After years of floundering in financial darkness, Smith International officials say the company will finally see some light by early next year.
The oil-service company, crushed by the multiple blows of the oil slump and a $205-million court judgment that pushed it into bankruptcy, sends its reorganization plan to federal bankruptcy court in Los Angeles on Thursday for final action.
If approved--and company officials say there is no reason to believe it will not be--Smith will be out of bankruptcy, and business as usual at the Newport Beach-based company should resume with the New Year.
"Business has already turned around," said Loren Carroll, Smith's chief financial officer. "We'll have an earnings release out next Tuesday. . . . There will be a profit on this earnings release."
In addition, Industrial Equity (Pacific) Limited, an Australian investment company, bought 275,000 shares of the company's common stock just last week. Carroll called the purchase a sign that Industrial Equity thinks Smith stock "is a very good investment."
And some industry analysts contend that the oil-drilling slump is easing because the price of crude oil has nearly doubled--from about $10 in July, 1986, to about $20 last week. That could be good news for Smith.
'Pretty Rosy Picture'
"I think it's a pretty rosy picture," Carroll said. "I think it looks a hell of a lot better than it looked a year ago."
Some analysts, however, disagree with Carroll's assessment.
"There's very little interest in oil-service companies right now, especially ones in financial troubles such as Smith," said M. Craig Schwerdt, a Los Angeles-based analyst with the brokerage firm of Morgan, Olmstead, Kennedy & Gardner.

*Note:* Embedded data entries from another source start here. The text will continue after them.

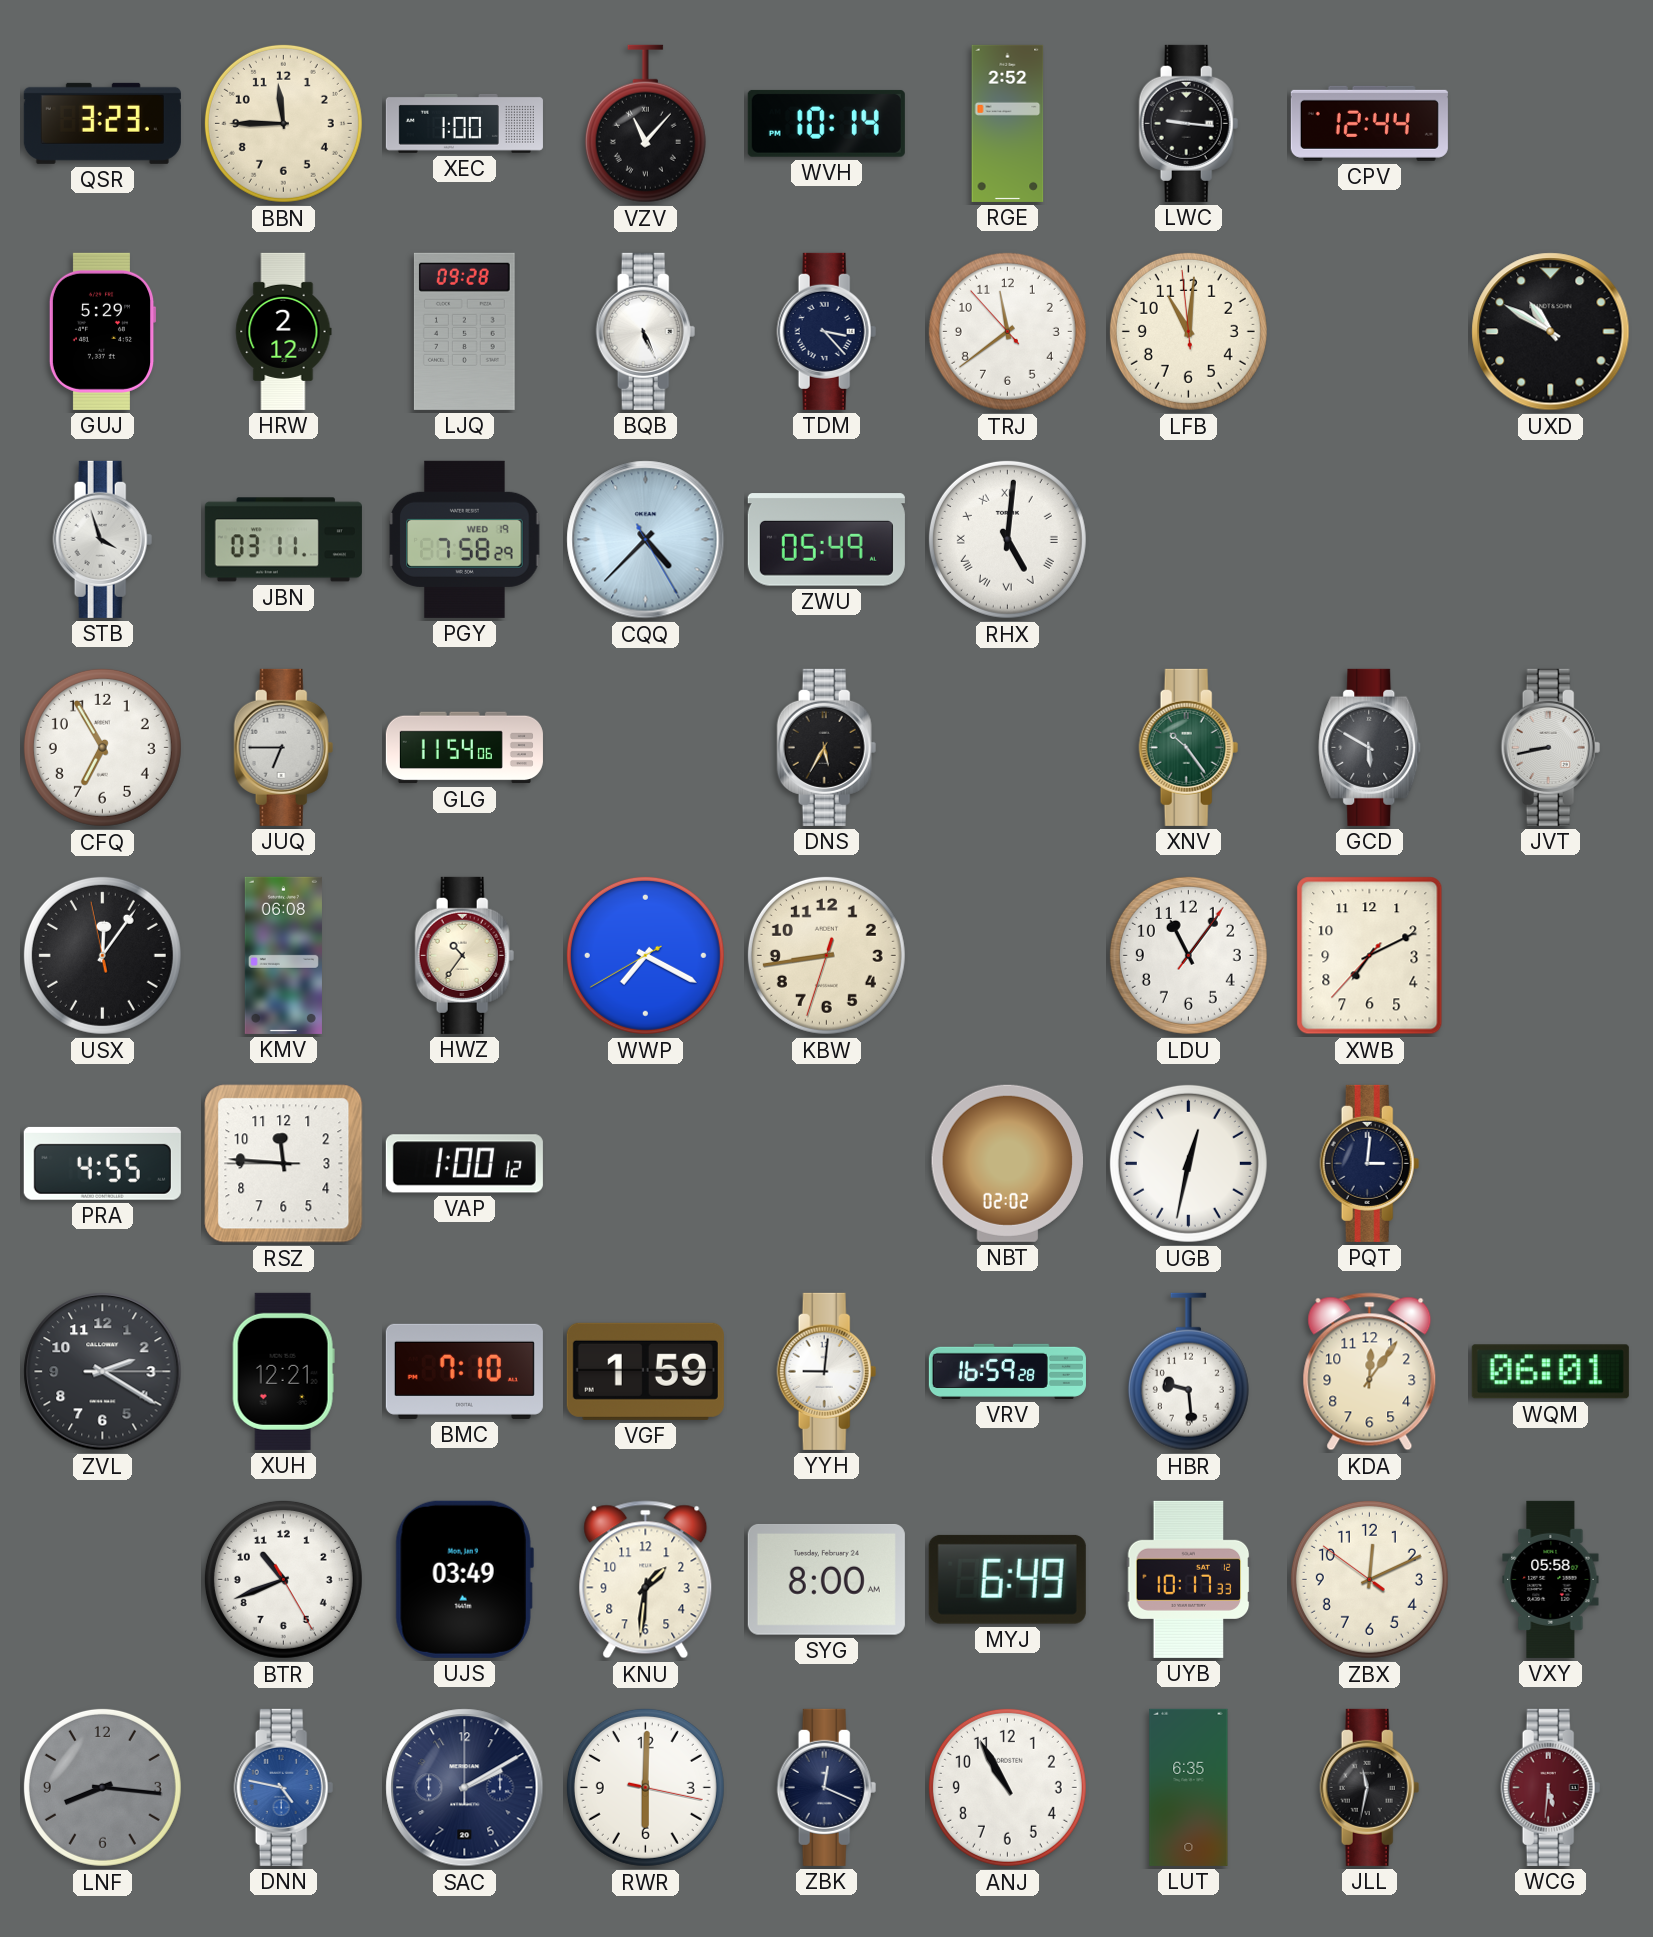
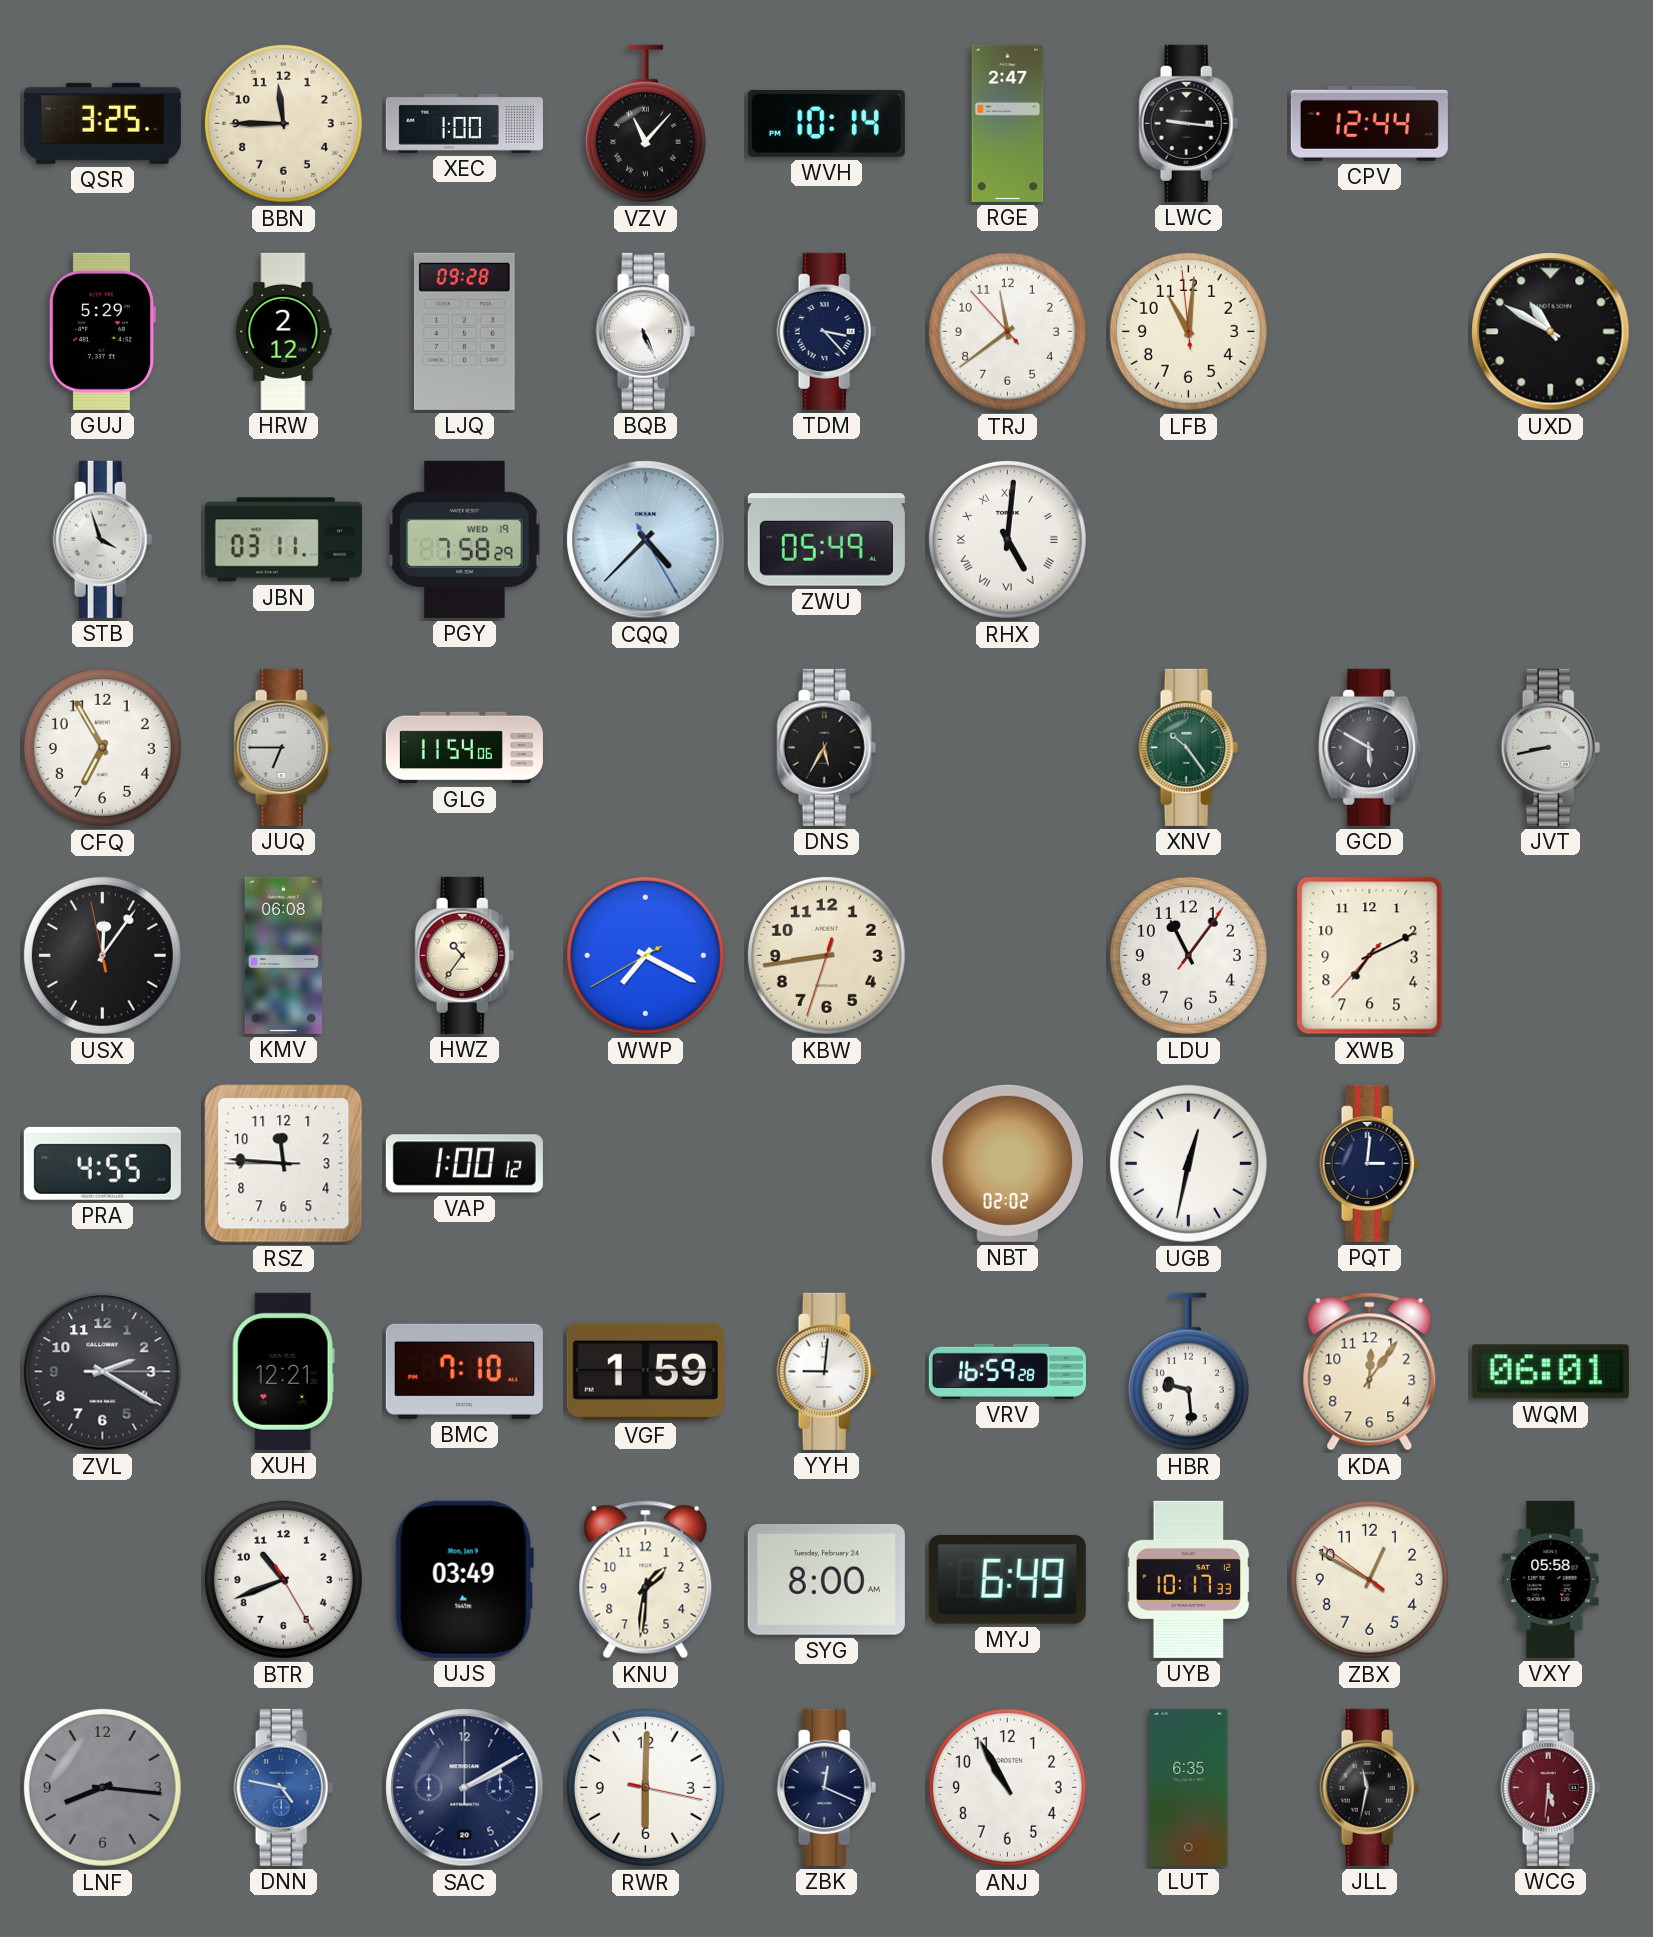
QSR: 3:23 -> 3:25
RGE: 2:52 -> 2:47
ZBX: 12:10 -> 12:49
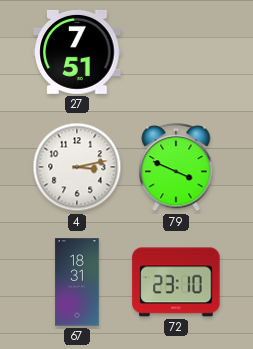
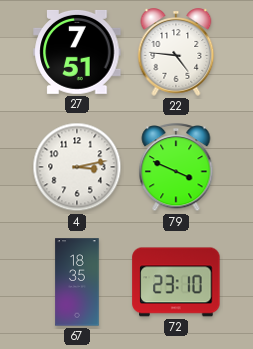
22: none -> 4:46
67: 18:31 -> 18:35
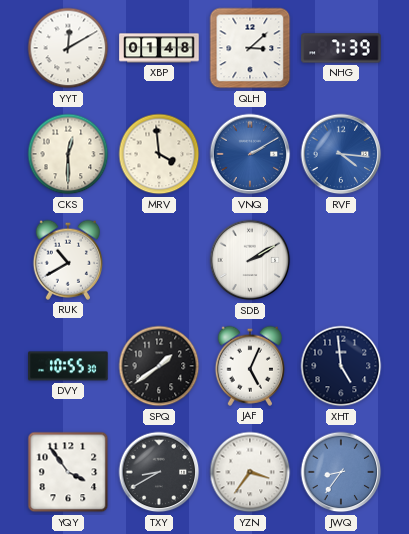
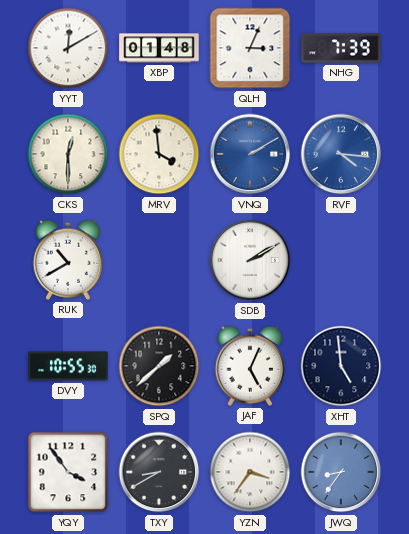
QLH: 3:08 -> 3:04
SPQ: 1:39 -> 1:38
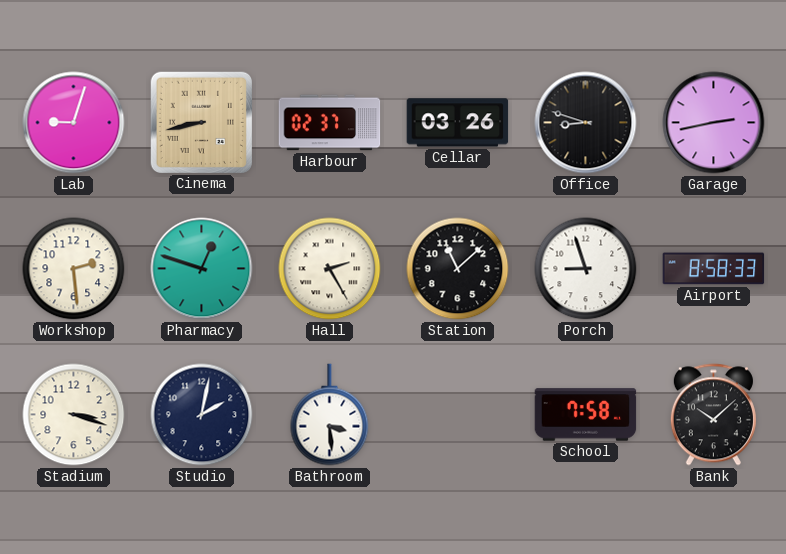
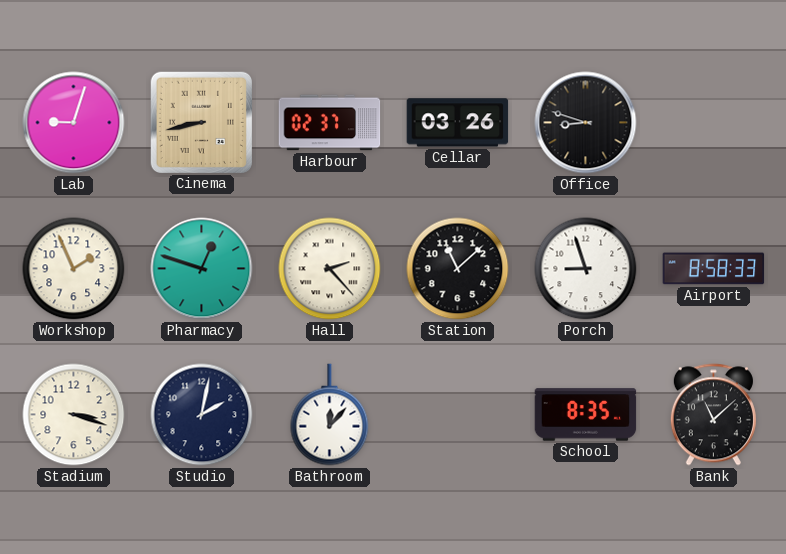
Garage: 2:43 -> none
Workshop: 2:29 -> 1:56
Hall: 2:25 -> 2:23
Bathroom: 3:29 -> 12:07
School: 7:58 -> 8:35
Bank: 10:08 -> 11:08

Schwerdt, who said he has not talked with Smith officials in the past three months, like many analysts stopped following Smith after the oil-service company filed for protection from creditors under Chapter 11 of the U.S. Bankruptcy Code in March, 1986.
Smith filed the petition after a federal judge hit the company with a $205-million judgment for infringing on a patent held by arch-competitor Hughes Tool. The patent battle took 14 years to resolve.
"We loathe to recommend stocks in Chapter 11," Schwerdt said. "That's why we have Smith on the back burner. . . . If one wants to take a long view of Smith, considering that oil is in the process of turning around . . . buying at these prices might not be a bad deal."
James L. Carroll, a New York-based oil-services analyst with the brokerage firm of Paine Webber, acknowledged that "the whole (oil-service) industry has been losing money, and Smith has been following the trend." But he said he remains guardedly upbeat about Smith's future.
"We have the stock coded as neutral," said Carroll, who is not related to Smith's chief financial officer, Loren Carroll.
"I feel optimistic about the company's business prospects. . . . If you take a very long-term viewpoint and didn't worry about how volatile the stock will be as it comes out of bankruptcy, it could be quite a good investment," the Paine Webber analyst said.
He said that, excluding extraordinary gains and losses, Smith should lose about $2 per share in 1987--a total of about $45 million. Analyst Carroll said he expects Smith to come close to breaking even in 1988 and the company to earn as much as 75 cents a share for 1989. Loren Carroll would not make any earnings projections for his company.
But Robin Shoemaker, an analyst with the brokerage firm of E. F. Hutton, said in a recent investment newsletter that Hutton has increased its earnings estimates for Smith to reflect a 15% price increase in drill bits in North America. Drill bits are Smith's principal oil-field product line.
"We now estimate that Smith will have earnings of 25 cents per share . . . in 1988," Shoemaker said in the newsletter. "Our previous earnings estimate for 1988 was a loss of 35 cents per share. Our 1987 per-share projection remains a loss of $2.25 versus 1986's reported $6.56 loss."
Hutton recommends Smith stock "for investors who are cognizant of risks accompanying such a situation," Shoemaker wrote.
Two major questions remain, though, according to Paine Webber analyst Carroll: "Will Smith get its debt structure to a point at which the company is really viable?" And, "Will they get out of bankruptcy?"
On Oct. 16 Smith common stock closed at $9 per share. On Black Monday, when the Dow Jones industrial average dropped a record 508 points, Smith dropped to $8 per share.
On Oct. 28, it closed at $4.75.
But the company's common stock has been creeping up ever since, and it regained considerable ground last week. Between Oct. 30 and Nov. 6, it gained 87 1/2 cents per share, closing at $7.375. The stock's 52-week high was $10.875, and its low was $4.00.
Still, Jeffrey Kilpatrick, president of Costa Mesa-based Newport Securities and an analyst who follows Orange County stocks, is not convinced. Although he concedes that Smith "has really cleaned up its act," he still considers the company "a crap shoot."
"They have operations and creditors under control," Kilpatrick said. "They've been given a second chance to save the company. Their biggest hope is that the economy and the market give them a chance to do that."